Ana Catarina Oliveira |
Coimbra, Julho de 1864
Caros amigos
A
Fatalidade, que me persegue, com uma tenacidade verdadeiramente paternal não me
quis poupar – não quis deixar sem coroa este templo da sandice e ridículo
chamado formatura; não lhe tremeu a mão adunca e férrea escrevendo no
livro-caixa do Fado esta sibilina palavra BACHAREL!!
***
Longe
vão os tempos em que terminar um curso superior e ser Doutor era um orgulho.
Hoje vejo esse término de um percurso como a sentença fatal de que nos fala
Antero de Quental.
No rescaldo da
Queima das Fitas que animou a comunidade estudantil por todo o país, dou cada
vez mais razão a um Douto professor meu que logo no primeiro ano da Faculdade
nos alertava para o verdadeiro significado da cartola e da bengala: os
quintanistas saem à rua, de cartola bengala e laço, para se assemelharem a
palhaços, para serem alvo de risos e de chacota de quem os vê passar, sabendo que
no fundo não valem nada. Achei terrível esta interpretação, destruidora dos
sonhos de qualquer caloiro. Mas hoje, atendendo à conjuntura actual, verifico
que aquela que poderia ter sido uma espécie de brincadeira praxística foi no
fundo um alerta para tudo o que estaria para vir.
Entrei
para o curso de Direito em 2006, com contrato assinado por 5 anos. Subitamente,
uma cláusula chamada Bolonha reduziu o curso para 4 anos e introduziu a
novidade dos mestrados. Terminada a licenciatura em 2010, eis que sou
implicitamente obrigada a fazer um mestrado, pois: (1) se não o fizer fico
prejudicada a nível de mercado e certas carreiras exigem-no, (2) os 4 anos são
insuficientes para a formação (introduziu-se Bolonha sem pensar nas
consequências). Pois bem. Hoje saímos todos da Faculdade de Direito como
Mestres e sem a mínima expectativa no mercado que não nos quer acolher. Enviam-me
cartas endereçadas à “Ex.ma Senhora Dra.”,
“Cara Dra.”, “Caríssima colega” – balelas formais; preciosismo de quem não dá o
mínimo valor mas vê-se obrigado àquele trato.
Para
quem tira Direito o caminho é ainda mais penoso. Terminado o curso, ainda muita
água há-de correr até que a profissão deixe de ser “estudante”. Com os
concursos públicos congelados ou então controlados pelo Sr. Cunha (nota: eu sei
que já abriu o concurso para o CEJ, calma. Mas o Sr. Cunha também sabe!), não
podemos ser magistrados, juízes ou continuar a sonhar com uma colaboração na
Polícia Judiciária. Valha-me a Ordem dos Advogados, que apesar de não implicar
um concurso público, obrigou-me a tirar todo o dinheiro que estava debaixo do
colchão e a enfrentar o Adamastor dos tempos modernos – Excelentíssimo
Bastonário da Ordem dos Advogados: valores elevadíssimos por formações fracas à
base do q.b., 6 exames numa semana (2 por dia), estágios não remunerados como
que se de uma exploração das nossas competências se tratasse.

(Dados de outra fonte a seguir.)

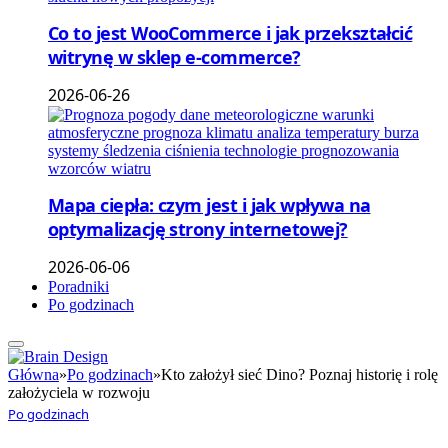
Co to jest WooCommerce i jak przekształcić
witrynę w sklep e-commerce?
2026-06-26
Mapa ciepła: czym jest i jak wpływa na
optymalizację strony internetowej?
2026-06-06
Poradniki
Po godzinach
Główna
»
Po godzinach
»
Kto założył sieć Dino? Poznaj historię i rolę
założyciela w rozwoju
Po godzinach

Se hoje sou Dra., só se for da mula
russa. Ser licenciada ou mestre é quase equivalente a não ter curso superior, embora
haja uma avassaladora diferença: mais desilusões, menos expectativas, maior
sacrifício monetário, maior receio quanto ao futuro que não o chega a ser. Todos
os dias sou exposta a testes de resistência e à concorrência desleal. Sinto que
sou mais uma no meio de tantos jovens qualificados num país precário, que tem
medo de arriscar, que protege apenas aqueles que têm uma carreira já
consolidada e que teimam em não dar espaço à frescura dos vinte anos.
Sinceramente,
não preciso que me chamem de Dra. Preferia ter a oportunidade de o ser.
Tal como dizia Antero, “este trecho duma
meditação que actualmente componho (…), vos dará ideia do estado moral do vosso”.